厚生労働省は4月1日付で、労働移動支援助成金(再就職支援奨励金)の支給要領と支給申請様式を改定する旨の通知を職業紹介事業者などに通知、即日、施行した。2カ月近くにわたり、衆参予算委員会や衆参厚生労働委員会などの場で民進党など野党が、同助成金の運用実態の問題点を追及してきたことへの対応。3月14日付で発出した「職業紹介事業者が提供するサービスに係る留意点」の通知に重ね、“再度”厳格な実施に向けて具体的な改定内容に踏み込んだ形となる。

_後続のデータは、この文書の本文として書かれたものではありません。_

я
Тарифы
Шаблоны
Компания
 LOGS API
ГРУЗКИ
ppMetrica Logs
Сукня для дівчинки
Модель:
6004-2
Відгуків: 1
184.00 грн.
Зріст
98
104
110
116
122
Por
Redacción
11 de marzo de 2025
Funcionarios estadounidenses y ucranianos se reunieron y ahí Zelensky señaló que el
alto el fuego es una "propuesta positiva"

また、同29日の参院厚労委では野党委員による「指針への格上げ要求」に対し、三ツ林裕巳厚生労働政務官が「(3月)14日付の職業安定局長通知をより徹底させる観点から指針に格上げする方向で検討する」と答弁している。
1日付施行の改定は、職業安定局雇用開発部雇用開発企画課・労働移動支援室長名で、表題は「労働移動支援助成金(再就職支援奨励金)の取扱いについて」。内容は「不支給要件の新設」、「退職コンサルティングの範囲」、「確認方法」、「施行日」、「不正受給の取り扱い」、「その他」――の6項目で構成されている。

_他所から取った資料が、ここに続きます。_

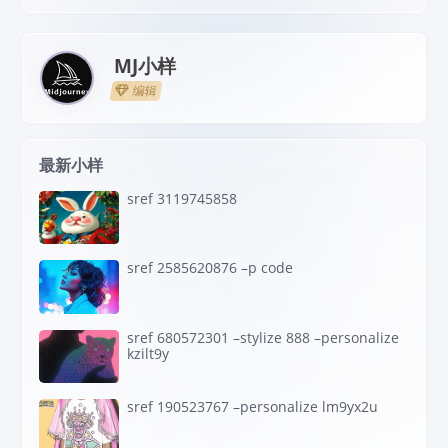
MJ小样
编辑
最新小样
sref 3119745858
sref 2585620876 –p code
sref 680572301 –stylize 888 –personalize
kzilt9y
sref 190523767 –personalize lm9yx2u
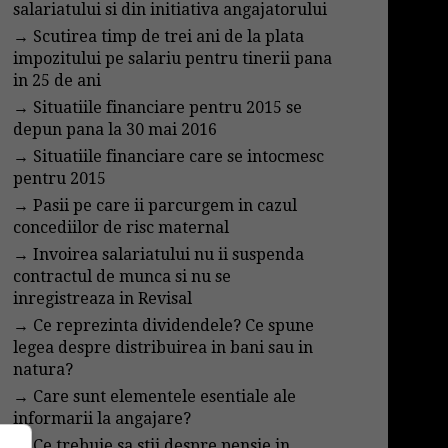
salariatului si din initiativa angajatorului
→
Scutirea timp de trei ani de la plata
impozitului pe salariu pentru tinerii pana
in 25 de ani
→
Situatiile financiare pentru 2015 se
depun pana la 30 mai 2016
→
Situatiile financiare care se intocmesc
pentru 2015
→
Pasii pe care ii parcurgem in cazul
concediilor de risc maternal
→
Invoirea salariatului nu ii suspenda
contractul de munca si nu se
inregistreaza in Revisal
→
Ce reprezinta dividendele? Ce spune
legea despre distribuirea in bani sau in
natura?
→
Care sunt elementele esentiale ale
informarii la angajare?
→
Ce trebuie sa stii despre pensie in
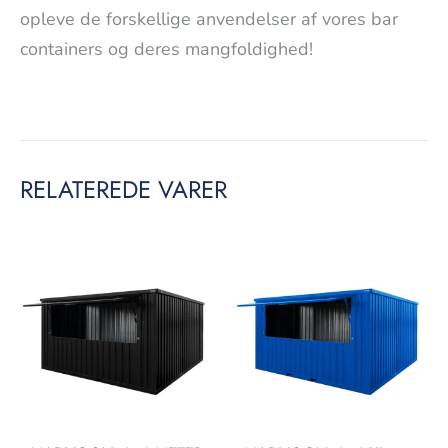
opleve de forskellige anvendelser af vores bar
containers og deres mangfoldighed!
RELATEREDE VARER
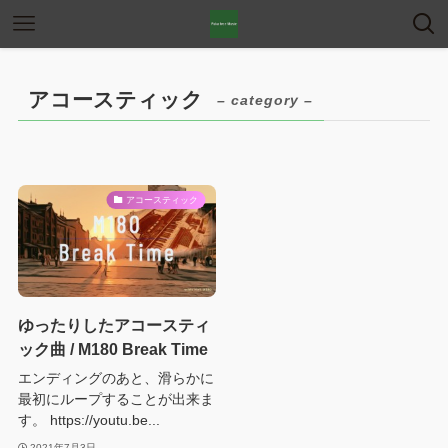
アコースティック
– category –
アコースティック
ゆったりしたアコースティ
ック曲 / M180 Break Time
エンディングのあと、滑らかに
最初にループすることが出来ま
す。 https://youtu.be...
2021年7月3日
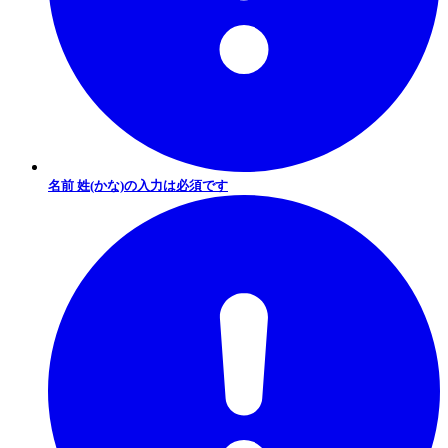
名前 姓(かな)の入力は必須です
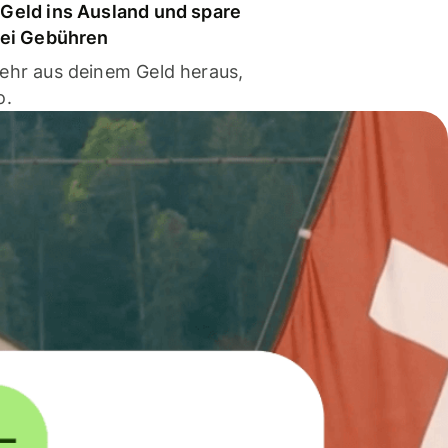
Geld ins Ausland und spare
bei Gebühren
ehr aus deinem Geld heraus,
o.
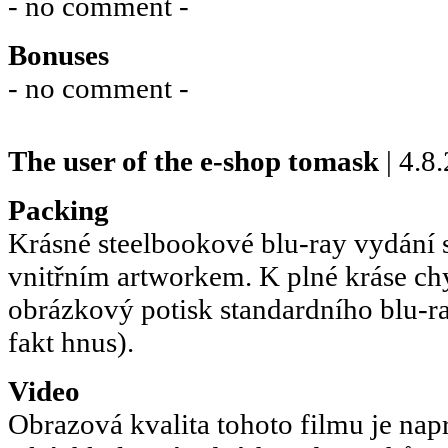
- no comment -
Bonuses
- no comment -
The user of the e-shop
tomask
| 4.8
Packing
Krásné steelbookové blu-ray vydání 
vnitřním artworkem. K plné kráse ch
obrázkový potisk standardního blu-r
fakt hnus).
Video
Obrazová kvalita tohoto filmu je nap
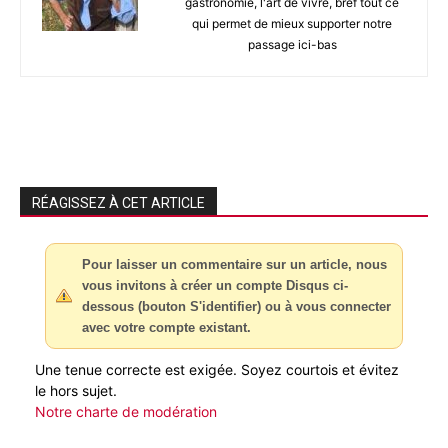
gastronomie, l'art de vivre, bref tout ce
qui permet de mieux supporter notre
passage ici-bas
RÉAGISSEZ À CET ARTICLE
Pour laisser un commentaire sur un article, nous
vous invitons à créer un compte Disqus ci-
dessous (bouton S'identifier) ou à vous connecter
avec votre compte existant.
Une tenue correcte est exigée. Soyez courtois et évitez
le hors sujet.
Notre charte de modération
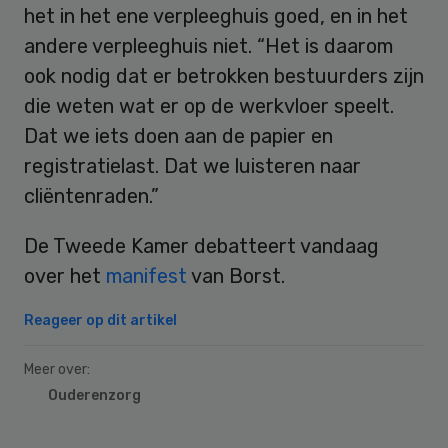
het in het ene verpleeghuis goed, en in het
andere verpleeghuis niet. “Het is daarom
ook nodig dat er betrokken bestuurders zijn
die weten wat er op de werkvloer speelt.
Dat we iets doen aan de papier en
registratielast. Dat we luisteren naar
cliëntenraden.”
De Tweede Kamer debatteert vandaag
over het
manifest
van Borst.
Reageer op dit artikel
Meer over:
Ouderenzorg
Primary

中でも、「不支給要件の新設」の部分は具体的で、「再就職支援の実施について委託契約を締結した職業紹介事業者(職業紹介事業者との関係が次の①~③に該当する事業所を含む)から、再就職援助計画又は求職活動支援基本計画書の対象者の離職日の前日から1年前の日以後に「退職コンサルティング」を受けた事業主は、当該対象者について労働移動支援助成金(再就職支援奨励金)を不支給とする」と明記。①~③として、
①両者が親会社と子会社、又はその逆の関係にあること(注:ある事業主の総株主又は総社員の議決権の過半数を有する他の事業主を「親会社」、当該ある事業主を「子会社」とする)

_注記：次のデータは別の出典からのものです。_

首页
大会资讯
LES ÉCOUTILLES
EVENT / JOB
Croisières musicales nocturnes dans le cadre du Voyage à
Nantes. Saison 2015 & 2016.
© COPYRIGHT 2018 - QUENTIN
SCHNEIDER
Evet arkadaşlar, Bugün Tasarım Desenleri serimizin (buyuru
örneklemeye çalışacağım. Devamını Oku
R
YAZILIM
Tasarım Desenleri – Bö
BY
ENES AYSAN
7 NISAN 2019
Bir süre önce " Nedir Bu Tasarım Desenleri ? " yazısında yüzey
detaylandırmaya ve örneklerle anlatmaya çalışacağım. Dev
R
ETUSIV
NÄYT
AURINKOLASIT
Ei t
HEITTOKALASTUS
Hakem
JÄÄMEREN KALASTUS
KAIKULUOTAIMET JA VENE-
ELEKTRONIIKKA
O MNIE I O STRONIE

②取締役会の構成員について、両者の代表取締役が同一人物であること、又は取締役を兼務しているものがいずれかの取締役会の過半数を占めていること
③その他、資本的・経済的・組織的関連性等からみて両者が独立性を認められないものであること
――の3つを挙げている。
また、「不正受給の取り扱い」では、「雇用関係助成金は、一般的に、事業主が支給申請書の内容を偽って申請して受給したことが後日明らかとなった場合、不正受給として受給額の返還を求めるとともに、以後3年間は他のすべての助成金について不支給となる」と、ペナルティ対応も記した。